If I’m Any Indication, Sex Can’t be MUCH Exercise…
Calico Rudasill, Sssh.com
Every couple years or so, my husband and I indulge in a ritualistic January fiction, wherein we vow that This Will Be The Year when we lose all the weight we’ve put on since we first started letting ourselves go, a process that began in our adolescence.

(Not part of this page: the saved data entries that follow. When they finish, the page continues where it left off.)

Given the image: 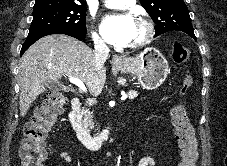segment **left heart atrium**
<instances>
[{
    "mask_svg": "<svg viewBox=\"0 0 227 166\" xmlns=\"http://www.w3.org/2000/svg\"><path fill=\"white\" fill-rule=\"evenodd\" d=\"M134 21L128 15L107 16L102 20L101 32L112 44L124 45L130 42Z\"/></svg>",
    "mask_w": 227,
    "mask_h": 166,
    "instance_id": "1",
    "label": "left heart atrium"
}]
</instances>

To be honest though, I didn’t exercise much when I was pre-adolescent, either. I just had the magic of a youthful metabolism – meaning that I didn’t gain an inch around my waist every time I looked at a cupcake, along with another inch if I ate said cupcake.
Having given up on 2022, I’m already eyeing 2023 as The Year I finally get serious about getting into shape. Precisely what shape, I haven’t quite decided yet, but I do know I’d like it be less “award-winning massive tomato with legs” than the shape I currently exhibit.
I Don’t Suppose There’s a Hot Exercise Trend that Involves Staying Seated and Motionless?
Naturally, whenever I’m pretending to be gearing up for a serious effort to exercise, the first thing I do is make sure I take stock of all the hot, current trends in exercising, so I can begin crossing them off the list of possible approaches, after finding them too impractical, too embarrassing, or too much the sort of thing that requires getting off the couch.
One current trend, evidently, is “hybrid” gym memberships. This one caught my eye, mostly because I’ve never given much thought to whether my gym is gas-powered. I’ve always kind of assumed the gym has a generator connected to the treadmills and rowing machines and we members are powering the lights through our efforts.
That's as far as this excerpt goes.